The Standard, Chicago, says:

"We believe that it is Dr. Crosby's plan to regulate the trade in intoxicating drinks, so as to prevent the wholesale poisoning now practised, and so as to afford opportunity for the testing of his principle that restriction in the sale and moderation in the use of such drinks are what the case needs. We should respectfully submit to him that all the facts of the present situation testify to the utter abortiveness of all measures of this kind."

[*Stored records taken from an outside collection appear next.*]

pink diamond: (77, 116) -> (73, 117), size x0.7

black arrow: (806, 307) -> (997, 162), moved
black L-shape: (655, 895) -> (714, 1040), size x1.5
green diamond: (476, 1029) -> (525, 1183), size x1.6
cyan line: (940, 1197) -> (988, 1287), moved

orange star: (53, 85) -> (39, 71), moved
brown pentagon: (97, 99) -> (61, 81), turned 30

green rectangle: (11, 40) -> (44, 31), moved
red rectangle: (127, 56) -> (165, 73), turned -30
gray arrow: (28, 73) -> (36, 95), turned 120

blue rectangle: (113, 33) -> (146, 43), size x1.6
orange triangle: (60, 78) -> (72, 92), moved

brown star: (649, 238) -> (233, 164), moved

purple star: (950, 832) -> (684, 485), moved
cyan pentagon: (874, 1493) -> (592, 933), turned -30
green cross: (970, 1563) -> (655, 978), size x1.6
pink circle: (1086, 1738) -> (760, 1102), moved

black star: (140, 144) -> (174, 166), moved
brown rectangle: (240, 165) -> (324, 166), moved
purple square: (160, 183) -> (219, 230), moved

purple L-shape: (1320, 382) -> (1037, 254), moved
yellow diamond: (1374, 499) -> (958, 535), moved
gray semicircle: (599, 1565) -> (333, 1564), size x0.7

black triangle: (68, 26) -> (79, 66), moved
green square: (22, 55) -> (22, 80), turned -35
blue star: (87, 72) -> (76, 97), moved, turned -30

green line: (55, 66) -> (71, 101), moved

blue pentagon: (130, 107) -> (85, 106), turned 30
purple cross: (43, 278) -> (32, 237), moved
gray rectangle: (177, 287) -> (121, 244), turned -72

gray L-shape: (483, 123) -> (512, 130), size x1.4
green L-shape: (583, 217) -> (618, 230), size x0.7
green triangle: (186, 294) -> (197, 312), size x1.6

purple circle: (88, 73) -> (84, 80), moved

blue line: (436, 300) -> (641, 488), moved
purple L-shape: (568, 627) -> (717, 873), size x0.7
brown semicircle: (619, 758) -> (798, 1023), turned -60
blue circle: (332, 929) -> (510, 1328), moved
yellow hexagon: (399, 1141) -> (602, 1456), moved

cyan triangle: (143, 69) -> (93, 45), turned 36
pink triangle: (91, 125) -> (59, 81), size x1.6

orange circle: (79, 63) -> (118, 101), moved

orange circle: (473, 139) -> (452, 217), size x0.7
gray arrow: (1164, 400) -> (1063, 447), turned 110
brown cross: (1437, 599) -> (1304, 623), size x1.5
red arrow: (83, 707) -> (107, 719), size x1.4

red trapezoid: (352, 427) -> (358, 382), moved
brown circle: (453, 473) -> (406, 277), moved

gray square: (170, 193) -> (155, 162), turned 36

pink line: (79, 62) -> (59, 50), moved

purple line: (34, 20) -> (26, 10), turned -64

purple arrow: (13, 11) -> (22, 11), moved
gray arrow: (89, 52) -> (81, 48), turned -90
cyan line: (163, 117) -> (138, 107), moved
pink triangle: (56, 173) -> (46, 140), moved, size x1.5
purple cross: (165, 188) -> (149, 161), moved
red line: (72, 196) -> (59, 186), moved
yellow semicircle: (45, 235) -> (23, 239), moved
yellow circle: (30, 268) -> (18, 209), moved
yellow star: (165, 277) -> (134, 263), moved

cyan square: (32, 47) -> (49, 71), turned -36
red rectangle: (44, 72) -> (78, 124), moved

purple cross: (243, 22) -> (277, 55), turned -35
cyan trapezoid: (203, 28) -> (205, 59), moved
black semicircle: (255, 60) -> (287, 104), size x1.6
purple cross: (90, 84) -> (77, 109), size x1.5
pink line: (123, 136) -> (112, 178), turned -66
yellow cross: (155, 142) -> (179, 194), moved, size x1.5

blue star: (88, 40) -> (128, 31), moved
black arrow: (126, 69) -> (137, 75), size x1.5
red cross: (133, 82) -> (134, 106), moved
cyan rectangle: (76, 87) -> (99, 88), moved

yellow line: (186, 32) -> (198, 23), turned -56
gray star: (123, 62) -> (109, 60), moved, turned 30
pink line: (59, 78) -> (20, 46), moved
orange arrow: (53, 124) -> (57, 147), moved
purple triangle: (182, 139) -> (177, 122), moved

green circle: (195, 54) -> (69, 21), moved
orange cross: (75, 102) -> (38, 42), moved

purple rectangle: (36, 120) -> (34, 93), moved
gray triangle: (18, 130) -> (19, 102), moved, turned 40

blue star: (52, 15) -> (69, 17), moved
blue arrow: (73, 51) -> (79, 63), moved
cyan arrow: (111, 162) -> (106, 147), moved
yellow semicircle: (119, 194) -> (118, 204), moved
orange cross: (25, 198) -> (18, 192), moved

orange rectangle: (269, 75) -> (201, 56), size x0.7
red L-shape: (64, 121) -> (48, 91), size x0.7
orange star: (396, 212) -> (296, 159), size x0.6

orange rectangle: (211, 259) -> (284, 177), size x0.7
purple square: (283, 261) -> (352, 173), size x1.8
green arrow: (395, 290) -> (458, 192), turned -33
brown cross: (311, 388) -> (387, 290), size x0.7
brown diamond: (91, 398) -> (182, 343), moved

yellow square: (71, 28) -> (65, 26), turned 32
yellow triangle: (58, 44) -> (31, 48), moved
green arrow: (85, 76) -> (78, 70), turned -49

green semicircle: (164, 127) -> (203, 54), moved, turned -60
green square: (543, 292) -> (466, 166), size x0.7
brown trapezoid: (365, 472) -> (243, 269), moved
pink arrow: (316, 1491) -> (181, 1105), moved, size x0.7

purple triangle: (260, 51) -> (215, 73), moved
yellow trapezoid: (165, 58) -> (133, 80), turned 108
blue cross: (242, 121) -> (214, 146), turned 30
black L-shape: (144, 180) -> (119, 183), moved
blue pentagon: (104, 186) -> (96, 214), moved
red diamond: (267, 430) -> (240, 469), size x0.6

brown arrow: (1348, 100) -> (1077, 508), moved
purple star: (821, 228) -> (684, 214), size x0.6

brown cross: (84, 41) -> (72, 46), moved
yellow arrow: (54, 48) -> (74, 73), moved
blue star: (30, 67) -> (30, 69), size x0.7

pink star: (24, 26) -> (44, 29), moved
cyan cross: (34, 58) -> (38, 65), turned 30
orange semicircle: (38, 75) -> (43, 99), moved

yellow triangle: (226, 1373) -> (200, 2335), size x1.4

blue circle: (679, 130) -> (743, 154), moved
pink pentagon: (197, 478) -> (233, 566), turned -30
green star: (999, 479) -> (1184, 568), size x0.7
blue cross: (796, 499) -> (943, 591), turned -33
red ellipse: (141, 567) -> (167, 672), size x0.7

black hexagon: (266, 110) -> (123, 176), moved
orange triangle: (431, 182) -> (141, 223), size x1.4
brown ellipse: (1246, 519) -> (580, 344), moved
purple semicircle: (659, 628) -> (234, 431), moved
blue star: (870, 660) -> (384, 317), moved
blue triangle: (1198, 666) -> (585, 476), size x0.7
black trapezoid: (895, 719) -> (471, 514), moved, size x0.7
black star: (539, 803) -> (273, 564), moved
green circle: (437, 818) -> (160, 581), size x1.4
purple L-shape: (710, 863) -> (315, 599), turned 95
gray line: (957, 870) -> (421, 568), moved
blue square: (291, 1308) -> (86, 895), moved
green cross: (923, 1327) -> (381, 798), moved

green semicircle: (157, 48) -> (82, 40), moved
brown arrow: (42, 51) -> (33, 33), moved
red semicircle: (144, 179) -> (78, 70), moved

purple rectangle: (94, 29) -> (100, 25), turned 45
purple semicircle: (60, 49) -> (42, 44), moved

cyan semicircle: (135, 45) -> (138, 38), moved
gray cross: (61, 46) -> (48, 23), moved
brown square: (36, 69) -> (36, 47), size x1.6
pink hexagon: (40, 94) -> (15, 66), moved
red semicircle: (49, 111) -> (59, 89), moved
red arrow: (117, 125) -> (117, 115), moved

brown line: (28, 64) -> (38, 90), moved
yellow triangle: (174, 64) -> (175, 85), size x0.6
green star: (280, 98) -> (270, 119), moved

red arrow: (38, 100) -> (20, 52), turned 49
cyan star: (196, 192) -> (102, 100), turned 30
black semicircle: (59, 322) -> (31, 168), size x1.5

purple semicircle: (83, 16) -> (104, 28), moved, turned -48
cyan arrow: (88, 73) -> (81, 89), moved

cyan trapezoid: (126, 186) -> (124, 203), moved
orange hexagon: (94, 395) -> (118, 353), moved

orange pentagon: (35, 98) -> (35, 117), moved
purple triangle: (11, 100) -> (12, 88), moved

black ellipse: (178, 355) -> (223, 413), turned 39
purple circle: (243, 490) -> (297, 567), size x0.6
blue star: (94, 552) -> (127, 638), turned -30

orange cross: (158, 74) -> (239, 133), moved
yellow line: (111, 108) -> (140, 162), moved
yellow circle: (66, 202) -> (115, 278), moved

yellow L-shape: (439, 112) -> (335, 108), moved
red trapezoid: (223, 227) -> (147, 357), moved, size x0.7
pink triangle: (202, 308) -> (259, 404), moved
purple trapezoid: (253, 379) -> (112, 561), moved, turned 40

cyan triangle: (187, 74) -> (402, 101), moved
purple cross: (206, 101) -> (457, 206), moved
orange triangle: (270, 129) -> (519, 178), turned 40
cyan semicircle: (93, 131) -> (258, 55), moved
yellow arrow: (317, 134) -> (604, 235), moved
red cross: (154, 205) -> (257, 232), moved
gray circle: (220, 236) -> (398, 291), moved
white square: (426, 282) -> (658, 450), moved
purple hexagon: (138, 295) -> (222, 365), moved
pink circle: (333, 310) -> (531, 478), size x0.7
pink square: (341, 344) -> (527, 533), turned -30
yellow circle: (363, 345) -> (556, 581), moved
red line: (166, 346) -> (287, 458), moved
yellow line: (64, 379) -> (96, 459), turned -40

The Springfield (Mass.) Republican says:

"Dr. Crosby makes one great mistake upon the question of total abstinence, in relying so confidently upon the fact that a man may drink wine and beer and yet not become a drunkard. The temperance question is most vitally a question of the working

classes. They are the most under temptation, the most easily degraded to pauperism and crime in case of excess of indulgence. But for them moderate drinking means, not a glass of claret at a dinner-table, but an occasional drink of whiskey at a saloon, then semi-occasional drinks, then two at a time, and so on till everything is lost. And when Dr. Crosby talks to such people about the 'unmanliness,' the 'intimidation,' the 'deception' of total abstinence, and attempts to save the wines of polite society by saying that the State ought to suppress the sale of distilled spirits and license the other, he is playing with fire without the ghost of a chance of turning on his extinguisher."

The New York Herald says:

"Dr. Howard Crosby has raised a storm by his anti-prohibition speech, and it is not unlikely that it will in the end contribute largely to the cause for which he has such unbounded contempt."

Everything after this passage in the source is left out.